__Work request__
Copy out the data line by line exactly, from its start to the line bearing "Image resolution: width=554", inclusive.

----

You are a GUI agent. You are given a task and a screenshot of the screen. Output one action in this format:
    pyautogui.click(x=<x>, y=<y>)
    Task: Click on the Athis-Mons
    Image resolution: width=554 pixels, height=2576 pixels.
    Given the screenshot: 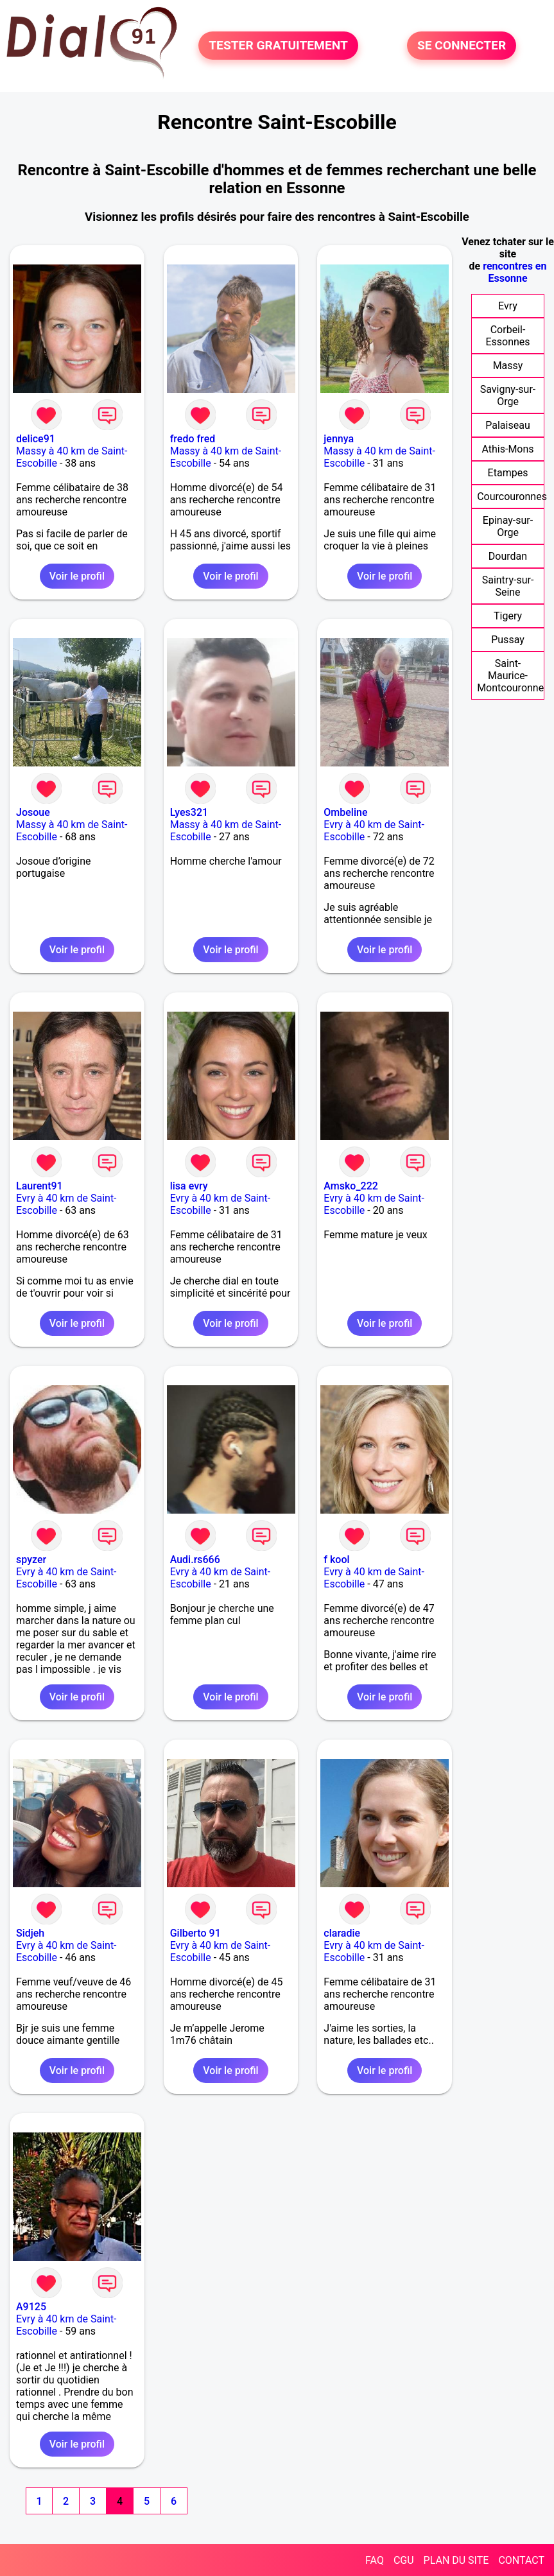 What is the action you would take?
    pyautogui.click(x=507, y=449)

----

__Result for this exercise__
You are a GUI agent. You are given a task and a screenshot of the screen. Output one action in this format:
    pyautogui.click(x=<x>, y=<y>)
    Task: Click on the Athis-Mons
    Image resolution: width=554 pixels, height=2576 pixels.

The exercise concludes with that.